Federal regulators are accusing a prominent corporate and government credit rating agency and its president of making false statements in their application for an official designation to rate securities.
The Securities and Exchange Commission on Tuesday filed civil charges against Egan-Jones Ratings Co. and its owner and president, Sean Egan, for making "material misrepresentations" in its July 2008 application to the SEC.
Egan-Jones, based in Haverford, Pa., is a much smaller but well-known competitor to the big three rating agencies that dominate the industry: Moody's Investors Service, Fitch Ratings and Standard & Poor's, which is owned by The McGraw Hill Cos.
The SEC approved its application to rate asset-backed and government securities in December 2008.
Egan and the firm disputed the allegations through their attorney and said they will contest the charges before an administrative law judge at the SEC.
"Not one word in the (SEC's order) questions the quality, integrity and timeliness of the Egan-Jones ratings," the attorney, Jacob Frenkel, said in a statement.
"The SEC took three years of investigation and four years of inspections, threw everything it learned against the wall, and is hoping that something will stick," Frenkel said.
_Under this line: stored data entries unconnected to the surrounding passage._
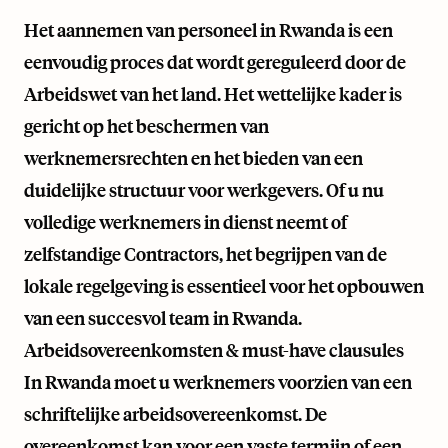
Het aannemen van personeel in Rwanda is een
eenvoudig proces dat wordt gereguleerd door de
Arbeidswet van het land. Het wettelijke kader is
gericht op het beschermen van
werknemersrechten en het bieden van een
duidelijke structuur voor werkgevers. Of u nu
volledige werknemers in dienst neemt of
zelfstandige Contractors, het begrijpen van de
lokale regelgeving is essentieel voor het opbouwen
van een succesvol team in Rwanda.
Arbeidsovereenkomsten & must-have clausules
In Rwanda moet u werknemers voorzien van een
schriftelijke arbeidsovereenkomst. De
overeenkomst kan voor een vaste termijn of een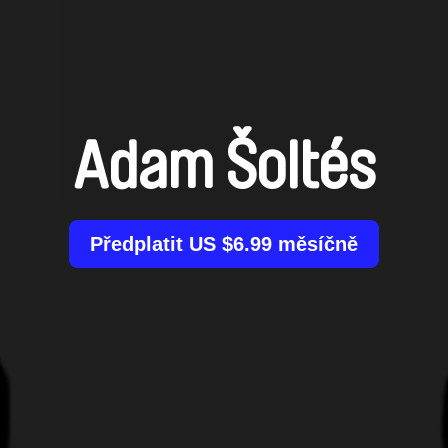
Adam Šoltés
Předplatit US $6.99 měsíčně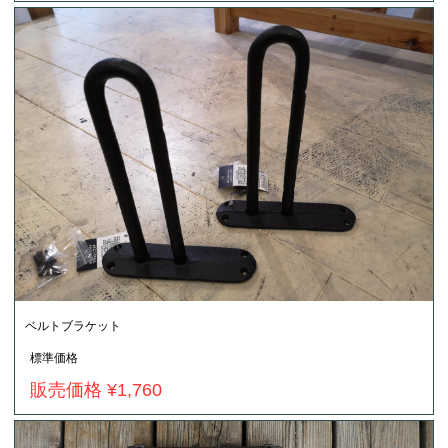
ベルトブラケット
標準価格
販売価格 ¥1,760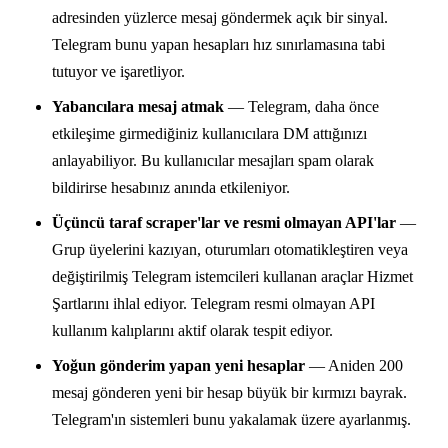
adresinden yüzlerce mesaj göndermek açık bir sinyal.
Telegram bunu yapan hesapları hız sınırlamasına tabi
tutuyor ve işaretliyor.
Yabancılara mesaj atmak
— Telegram, daha önce
etkileşime girmediğiniz kullanıcılara DM attığınızı
anlayabiliyor. Bu kullanıcılar mesajları spam olarak
bildirirse hesabınız anında etkileniyor.
Üçüncü taraf scraper'lar ve resmi olmayan API'lar
—
Grup üyelerini kazıyan, oturumları otomatikleştiren veya
değiştirilmiş Telegram istemcileri kullanan araçlar Hizmet
Şartlarını ihlal ediyor. Telegram resmi olmayan API
kullanım kalıplarını aktif olarak tespit ediyor.
Yoğun gönderim yapan yeni hesaplar
— Aniden 200
mesaj gönderen yeni bir hesap büyük bir kırmızı bayrak.
Telegram'ın sistemleri bunu yakalamak üzere ayarlanmış.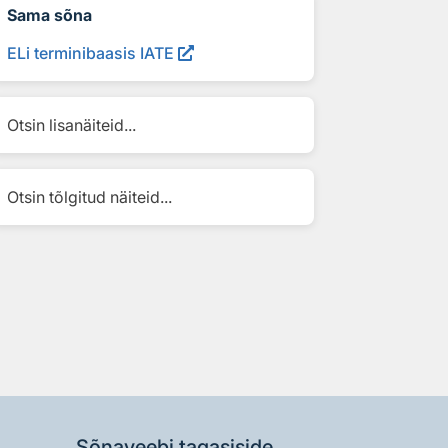
Sama sõna
ELi terminibaasis IATE
Otsin lisanäiteid...
Otsin tõlgitud näiteid...
Sõnaveebi tagasiside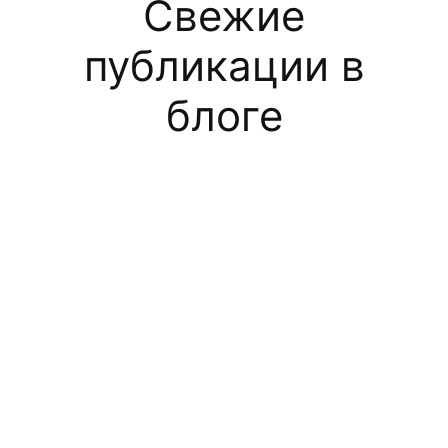
Свежие
публикации в
блоге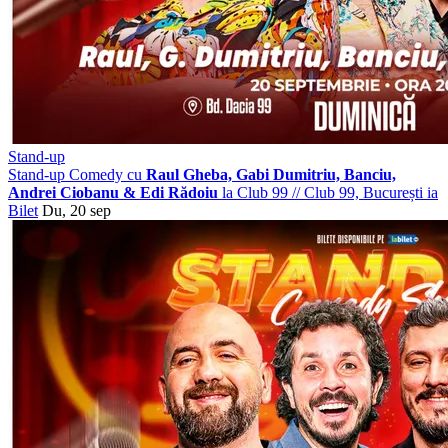
Stand-up
Stand-up Comedy cu
Raul Gheba, Gabi Dumitriu, Banciu,
Andrei Ciobanu & Edi Rădoiu
la Club 99
//
Club 99, București
ia
Bilet
Du, 20 sep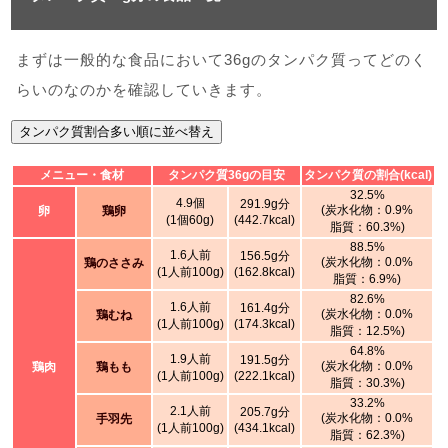
まずは一般的な食品において36gのタンパク質ってどのく
らいのなのかを確認していきます。
タンパク質割合多い順に並べ替え
メニュー・食材
タンパク質36gの目安
タンパク質の割合(kcal)
32.5%
4.9個
291.9g分
(炭水化物：0.9%
卵
鶏卵
(1個60g)
(442.7kcal)
脂質：60.3%)
88.5%
1.6人前
156.5g分
(炭水化物：0.0%
鶏のささみ
(1人前100g)
(162.8kcal)
脂質：6.9%)
82.6%
1.6人前
161.4g分
(炭水化物：0.0%
鶏むね
(1人前100g)
(174.3kcal)
脂質：12.5%)
64.8%
1.9人前
191.5g分
(炭水化物：0.0%
鶏肉
鶏もも
(1人前100g)
(222.1kcal)
脂質：30.3%)
33.2%
2.1人前
205.7g分
(炭水化物：0.0%
手羽先
(1人前100g)
(434.1kcal)
脂質：62.3%)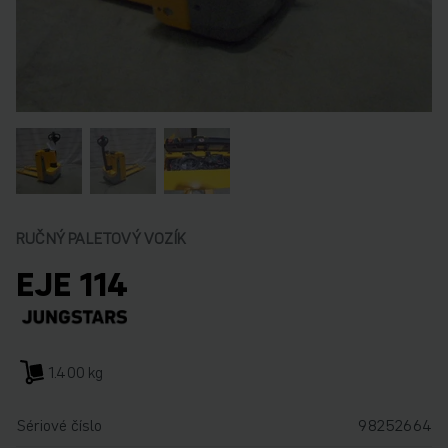
RUČNÝ PALETOVÝ VOZÍK
EJE 114
1.400 kg
Sériové číslo
98252664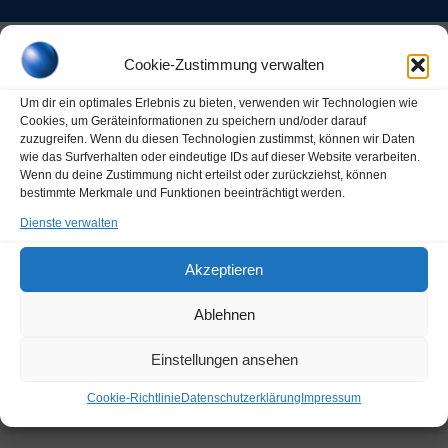
Cookie-Zustimmung verwalten
KONTAKT
Um dir ein optimales Erlebnis zu bieten, verwenden wir Technologien wie
Cookies, um Geräteinformationen zu speichern und/oder darauf
Schnittpunkt – Werbetechnik
zuzugreifen. Wenn du diesen Technologien zustimmst, können wir Daten
Steinbergstr. 18
wie das Surfverhalten oder eindeutige IDs auf dieser Website verarbeiten.
Wenn du deine Zustimmung nicht erteilst oder zurückziehst, können
90552 Röthenbach a. d. Pegnitz
bestimmte Merkmale und Funktionen beeinträchtigt werden.
Dienste verwalten
Tel. +49 (0) 911 – 98 20 77 00
Tel. +49 (0) 911 – 98 20 77 01
Akzeptieren
Mobil +49 (0) 172 – 84 75 239
Ablehnen
info(@)der-schnittpunkt.de
Vereinbaren Sie einfach einen Termin mit uns.
Einstellungen ansehen
Cookie-Richtlinie
Datenschutzerklärung
Impressum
AThe allegations grossly overstate the facts."
The SEC said Egan-Jones falsely stated in its application that it had issued 150 ratings on asset-backed securities and 50 on government securities. In fact, at the time of the application, the firm hadn't issued any such ratings. That meant it didn't meet the requirements to be registered, the agency said.
Egan signed the application and annual filings made after the firm was registered, and he certified that the information in them was accurate when he knew it wasn't, the SEC claims.
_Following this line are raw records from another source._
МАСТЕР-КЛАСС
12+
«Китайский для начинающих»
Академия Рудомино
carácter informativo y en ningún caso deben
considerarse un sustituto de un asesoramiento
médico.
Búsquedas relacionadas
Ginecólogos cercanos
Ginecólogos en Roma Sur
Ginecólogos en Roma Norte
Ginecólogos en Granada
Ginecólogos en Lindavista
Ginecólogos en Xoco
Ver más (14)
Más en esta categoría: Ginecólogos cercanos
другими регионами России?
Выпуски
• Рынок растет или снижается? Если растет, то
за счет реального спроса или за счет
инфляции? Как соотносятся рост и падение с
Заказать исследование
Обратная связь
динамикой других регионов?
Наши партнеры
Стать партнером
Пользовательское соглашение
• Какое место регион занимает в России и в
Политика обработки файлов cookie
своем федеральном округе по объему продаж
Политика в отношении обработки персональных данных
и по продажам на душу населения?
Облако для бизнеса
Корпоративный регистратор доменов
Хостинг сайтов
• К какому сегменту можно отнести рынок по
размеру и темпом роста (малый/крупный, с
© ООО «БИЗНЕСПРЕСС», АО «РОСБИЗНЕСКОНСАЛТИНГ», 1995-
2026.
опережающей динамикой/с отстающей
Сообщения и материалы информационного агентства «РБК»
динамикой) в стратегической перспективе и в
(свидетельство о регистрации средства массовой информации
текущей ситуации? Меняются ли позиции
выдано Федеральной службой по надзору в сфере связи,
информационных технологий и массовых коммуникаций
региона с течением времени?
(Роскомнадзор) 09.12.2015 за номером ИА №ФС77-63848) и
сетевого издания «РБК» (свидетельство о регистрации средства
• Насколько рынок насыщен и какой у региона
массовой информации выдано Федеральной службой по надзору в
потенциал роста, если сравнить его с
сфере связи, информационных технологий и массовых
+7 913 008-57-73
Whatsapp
Rating agencies are crucial financial gatekeepers. They evaluate the creditworthiness of public companies and securities. And those ratings can be key factors in determining a company's ability to raise or borrow money. The ratings also affect the prices of securities purchased by banks, mutual funds, state pension funds or local governments.
For example, Egan-Jones in January cut its rating on Germany's debt to AA- from AA, with a negative outlook, citing the fact that "Germany will be footing a significant portion of the bill for the (European Union's) problems."
The three big agencies have been blamed for helping fuel the 2008 financial crisis by giving unrealistically high ratings to risky mortgage securities, a type of asset-backed security. Those investments later soured when the housing market went bust.
Spurred by a widely perceived lack of competition in the ratings industry that critics said lowered the quality of ratings, inflated the price of securities, stifled innovation and allowed conflicts of interest to thrive, Congress enacted the Credit Rating Agency Reform Act in 2006. It required rating agencies to apply to the SEC to be nationally recognized statistical rating organizations, or NRSROs.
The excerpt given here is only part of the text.